(Saved data entries)

- - - - -

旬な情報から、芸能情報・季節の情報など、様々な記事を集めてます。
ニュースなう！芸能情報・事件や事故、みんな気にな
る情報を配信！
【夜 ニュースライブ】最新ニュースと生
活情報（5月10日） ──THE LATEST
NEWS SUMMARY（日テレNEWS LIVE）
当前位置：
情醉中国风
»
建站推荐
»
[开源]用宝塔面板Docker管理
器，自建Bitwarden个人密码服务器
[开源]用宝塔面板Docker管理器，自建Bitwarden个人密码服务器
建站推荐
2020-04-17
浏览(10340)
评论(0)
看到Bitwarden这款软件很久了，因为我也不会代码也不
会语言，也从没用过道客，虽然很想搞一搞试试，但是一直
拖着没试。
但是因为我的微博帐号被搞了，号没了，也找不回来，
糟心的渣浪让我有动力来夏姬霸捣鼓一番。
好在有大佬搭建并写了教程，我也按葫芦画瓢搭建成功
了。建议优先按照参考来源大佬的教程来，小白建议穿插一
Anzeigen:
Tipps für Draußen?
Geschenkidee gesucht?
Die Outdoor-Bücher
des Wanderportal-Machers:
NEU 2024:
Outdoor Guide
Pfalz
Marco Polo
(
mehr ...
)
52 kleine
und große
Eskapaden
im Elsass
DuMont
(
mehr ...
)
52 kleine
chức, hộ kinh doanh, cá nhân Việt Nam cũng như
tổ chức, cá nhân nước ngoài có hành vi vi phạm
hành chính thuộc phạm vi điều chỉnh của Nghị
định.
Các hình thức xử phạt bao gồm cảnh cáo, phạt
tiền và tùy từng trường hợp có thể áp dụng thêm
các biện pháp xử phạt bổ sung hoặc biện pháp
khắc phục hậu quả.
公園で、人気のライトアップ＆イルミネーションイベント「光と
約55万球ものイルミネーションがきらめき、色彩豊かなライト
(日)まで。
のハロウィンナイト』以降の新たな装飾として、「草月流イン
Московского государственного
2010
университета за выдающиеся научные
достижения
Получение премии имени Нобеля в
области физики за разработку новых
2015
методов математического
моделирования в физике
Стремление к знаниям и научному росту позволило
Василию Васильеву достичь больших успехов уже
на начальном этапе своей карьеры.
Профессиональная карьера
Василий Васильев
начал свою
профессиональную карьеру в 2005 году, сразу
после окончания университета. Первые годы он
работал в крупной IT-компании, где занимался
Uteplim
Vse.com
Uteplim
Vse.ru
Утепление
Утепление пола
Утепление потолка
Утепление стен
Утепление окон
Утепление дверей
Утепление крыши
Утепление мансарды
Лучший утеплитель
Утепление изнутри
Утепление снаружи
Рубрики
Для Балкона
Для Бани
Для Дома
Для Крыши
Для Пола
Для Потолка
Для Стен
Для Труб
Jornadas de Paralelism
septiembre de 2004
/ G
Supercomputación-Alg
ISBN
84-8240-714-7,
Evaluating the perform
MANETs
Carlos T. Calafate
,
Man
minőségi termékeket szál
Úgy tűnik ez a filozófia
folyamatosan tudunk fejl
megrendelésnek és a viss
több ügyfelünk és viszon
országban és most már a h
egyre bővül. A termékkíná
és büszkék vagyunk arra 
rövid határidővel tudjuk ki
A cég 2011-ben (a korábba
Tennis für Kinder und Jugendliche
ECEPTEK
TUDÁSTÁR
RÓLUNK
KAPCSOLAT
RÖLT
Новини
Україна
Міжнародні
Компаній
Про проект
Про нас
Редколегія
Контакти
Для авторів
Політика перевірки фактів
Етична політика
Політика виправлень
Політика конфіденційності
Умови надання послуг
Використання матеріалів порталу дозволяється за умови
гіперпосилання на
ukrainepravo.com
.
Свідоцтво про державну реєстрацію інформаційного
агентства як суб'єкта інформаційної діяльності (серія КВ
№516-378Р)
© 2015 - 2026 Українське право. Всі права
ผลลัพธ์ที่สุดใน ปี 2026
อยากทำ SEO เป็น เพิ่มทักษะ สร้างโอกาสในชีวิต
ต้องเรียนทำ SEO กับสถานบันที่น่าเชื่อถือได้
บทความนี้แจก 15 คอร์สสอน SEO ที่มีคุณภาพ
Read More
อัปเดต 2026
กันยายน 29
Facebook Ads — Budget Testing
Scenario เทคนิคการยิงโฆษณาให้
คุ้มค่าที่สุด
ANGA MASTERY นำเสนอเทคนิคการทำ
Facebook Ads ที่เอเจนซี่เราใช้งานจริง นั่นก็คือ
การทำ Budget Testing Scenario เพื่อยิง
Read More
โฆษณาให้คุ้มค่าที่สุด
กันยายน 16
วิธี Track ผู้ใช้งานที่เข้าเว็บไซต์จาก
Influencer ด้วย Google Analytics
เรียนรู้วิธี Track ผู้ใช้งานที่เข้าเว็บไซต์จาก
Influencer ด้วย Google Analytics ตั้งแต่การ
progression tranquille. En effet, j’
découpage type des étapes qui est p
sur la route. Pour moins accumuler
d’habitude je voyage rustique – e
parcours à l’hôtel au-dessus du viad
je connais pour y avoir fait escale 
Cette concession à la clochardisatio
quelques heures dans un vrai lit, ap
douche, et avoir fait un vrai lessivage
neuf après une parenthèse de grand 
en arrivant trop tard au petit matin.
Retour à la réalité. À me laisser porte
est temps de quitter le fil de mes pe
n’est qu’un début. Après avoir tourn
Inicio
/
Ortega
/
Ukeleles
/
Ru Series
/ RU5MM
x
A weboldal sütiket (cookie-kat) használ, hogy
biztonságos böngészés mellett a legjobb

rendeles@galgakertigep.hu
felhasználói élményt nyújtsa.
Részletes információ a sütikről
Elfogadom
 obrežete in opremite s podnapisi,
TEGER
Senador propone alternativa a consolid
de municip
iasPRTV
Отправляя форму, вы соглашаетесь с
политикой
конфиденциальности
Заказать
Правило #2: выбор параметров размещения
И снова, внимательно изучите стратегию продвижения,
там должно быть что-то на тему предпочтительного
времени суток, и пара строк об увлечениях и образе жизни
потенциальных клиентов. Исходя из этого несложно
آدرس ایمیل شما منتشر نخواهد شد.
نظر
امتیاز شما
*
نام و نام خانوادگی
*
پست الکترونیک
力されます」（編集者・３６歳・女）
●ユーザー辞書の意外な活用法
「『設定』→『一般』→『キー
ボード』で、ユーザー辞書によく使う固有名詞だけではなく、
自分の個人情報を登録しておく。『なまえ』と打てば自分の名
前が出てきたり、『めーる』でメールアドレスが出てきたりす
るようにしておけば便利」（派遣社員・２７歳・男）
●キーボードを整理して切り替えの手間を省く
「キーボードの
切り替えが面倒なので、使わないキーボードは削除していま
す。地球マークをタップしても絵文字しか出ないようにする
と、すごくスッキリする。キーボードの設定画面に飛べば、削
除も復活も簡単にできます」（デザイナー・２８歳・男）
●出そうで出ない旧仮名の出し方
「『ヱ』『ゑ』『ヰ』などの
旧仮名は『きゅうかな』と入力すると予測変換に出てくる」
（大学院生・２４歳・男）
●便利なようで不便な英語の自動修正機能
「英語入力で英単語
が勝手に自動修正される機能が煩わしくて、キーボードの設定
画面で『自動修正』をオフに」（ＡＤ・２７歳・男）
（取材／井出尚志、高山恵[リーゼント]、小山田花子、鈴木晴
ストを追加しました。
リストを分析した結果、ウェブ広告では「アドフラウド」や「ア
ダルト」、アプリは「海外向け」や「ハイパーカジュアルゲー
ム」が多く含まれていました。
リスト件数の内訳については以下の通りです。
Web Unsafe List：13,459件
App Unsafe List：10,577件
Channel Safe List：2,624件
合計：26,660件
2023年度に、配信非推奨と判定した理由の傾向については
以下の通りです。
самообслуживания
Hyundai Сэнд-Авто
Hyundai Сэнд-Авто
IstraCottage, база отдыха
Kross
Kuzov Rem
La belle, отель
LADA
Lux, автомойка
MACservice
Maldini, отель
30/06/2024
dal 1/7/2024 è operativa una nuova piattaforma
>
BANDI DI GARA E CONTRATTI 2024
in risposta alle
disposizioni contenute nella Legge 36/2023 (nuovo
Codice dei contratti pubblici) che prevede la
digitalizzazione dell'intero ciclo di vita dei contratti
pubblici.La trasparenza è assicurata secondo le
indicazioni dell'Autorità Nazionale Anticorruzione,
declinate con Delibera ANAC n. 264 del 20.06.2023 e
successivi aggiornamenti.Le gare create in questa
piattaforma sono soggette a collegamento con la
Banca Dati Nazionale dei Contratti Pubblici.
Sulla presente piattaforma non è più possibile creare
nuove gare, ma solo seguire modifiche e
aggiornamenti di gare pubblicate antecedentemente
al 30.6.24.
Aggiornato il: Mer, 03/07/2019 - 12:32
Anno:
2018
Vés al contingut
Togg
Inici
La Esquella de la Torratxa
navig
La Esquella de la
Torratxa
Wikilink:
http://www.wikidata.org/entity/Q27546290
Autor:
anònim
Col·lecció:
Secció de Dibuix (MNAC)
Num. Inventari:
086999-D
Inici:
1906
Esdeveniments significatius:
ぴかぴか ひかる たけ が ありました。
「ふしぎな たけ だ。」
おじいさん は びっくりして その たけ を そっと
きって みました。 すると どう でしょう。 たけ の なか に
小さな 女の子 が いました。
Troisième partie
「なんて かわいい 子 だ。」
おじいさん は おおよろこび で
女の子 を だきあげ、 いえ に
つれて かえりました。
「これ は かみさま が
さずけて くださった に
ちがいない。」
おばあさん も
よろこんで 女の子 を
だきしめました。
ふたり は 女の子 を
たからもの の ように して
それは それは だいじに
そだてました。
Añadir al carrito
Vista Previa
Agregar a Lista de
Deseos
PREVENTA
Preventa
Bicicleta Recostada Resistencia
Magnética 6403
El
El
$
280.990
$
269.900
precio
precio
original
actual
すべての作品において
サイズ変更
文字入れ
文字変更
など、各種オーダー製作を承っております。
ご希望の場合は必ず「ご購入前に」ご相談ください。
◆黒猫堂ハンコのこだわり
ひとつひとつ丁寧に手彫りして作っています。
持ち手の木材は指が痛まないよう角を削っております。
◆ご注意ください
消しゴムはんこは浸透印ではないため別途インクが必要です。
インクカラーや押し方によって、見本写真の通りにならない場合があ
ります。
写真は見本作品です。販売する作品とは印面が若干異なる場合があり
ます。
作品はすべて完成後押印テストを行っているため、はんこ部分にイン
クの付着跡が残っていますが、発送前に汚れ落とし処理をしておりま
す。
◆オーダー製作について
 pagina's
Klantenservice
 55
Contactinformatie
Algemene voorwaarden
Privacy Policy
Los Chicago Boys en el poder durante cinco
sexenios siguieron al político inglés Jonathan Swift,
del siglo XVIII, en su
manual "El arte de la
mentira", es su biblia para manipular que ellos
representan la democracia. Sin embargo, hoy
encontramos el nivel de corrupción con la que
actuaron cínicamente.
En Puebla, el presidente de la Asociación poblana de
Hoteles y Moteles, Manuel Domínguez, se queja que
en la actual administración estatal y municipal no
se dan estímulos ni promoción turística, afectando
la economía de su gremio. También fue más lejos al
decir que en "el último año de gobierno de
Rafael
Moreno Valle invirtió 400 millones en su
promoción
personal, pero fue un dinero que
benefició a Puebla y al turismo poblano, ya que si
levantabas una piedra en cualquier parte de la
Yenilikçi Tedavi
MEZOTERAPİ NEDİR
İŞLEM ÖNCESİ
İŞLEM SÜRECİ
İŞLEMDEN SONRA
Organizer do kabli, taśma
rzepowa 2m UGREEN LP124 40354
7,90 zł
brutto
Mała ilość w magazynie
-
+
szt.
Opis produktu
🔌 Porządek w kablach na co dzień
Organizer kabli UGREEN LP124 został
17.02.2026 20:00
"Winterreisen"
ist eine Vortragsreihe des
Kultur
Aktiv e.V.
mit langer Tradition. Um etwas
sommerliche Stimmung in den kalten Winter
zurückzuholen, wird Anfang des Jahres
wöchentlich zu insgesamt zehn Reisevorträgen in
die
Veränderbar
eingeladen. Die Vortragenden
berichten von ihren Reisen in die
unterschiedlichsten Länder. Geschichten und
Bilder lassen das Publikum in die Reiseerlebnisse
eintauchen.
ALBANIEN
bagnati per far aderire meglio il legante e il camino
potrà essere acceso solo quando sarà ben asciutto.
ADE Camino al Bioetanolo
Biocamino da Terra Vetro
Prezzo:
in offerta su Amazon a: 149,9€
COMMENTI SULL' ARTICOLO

- - - - -

§ WHAT TO DO: Give back the records above exactly, limited to the lines between the one holding "Для авторів" and the one holding "ANGA MASTERY นำเสนอเทคนิคการทำ", inclusive.

§ ANSWER SECTION:
Для авторів
Політика перевірки фактів
Етична політика
Політика виправлень
Політика конфіденційності
Умови надання послуг
Використання матеріалів порталу дозволяється за умови
гіперпосилання на
ukrainepravo.com
.
Свідоцтво про державну реєстрацію інформаційного
агентства як суб'єкта інформаційної діяльності (серія КВ
№516-378Р)
© 2015 - 2026 Українське право. Всі права
ผลลัพธ์ที่สุดใน ปี 2026
อยากทำ SEO เป็น เพิ่มทักษะ สร้างโอกาสในชีวิต
ต้องเรียนทำ SEO กับสถานบันที่น่าเชื่อถือได้
บทความนี้แจก 15 คอร์สสอน SEO ที่มีคุณภาพ
Read More
อัปเดต 2026
กันยายน 29
Facebook Ads — Budget Testing
Scenario เทคนิคการยิงโฆษณาให้
คุ้มค่าที่สุด
ANGA MASTERY นำเสนอเทคนิคการทำ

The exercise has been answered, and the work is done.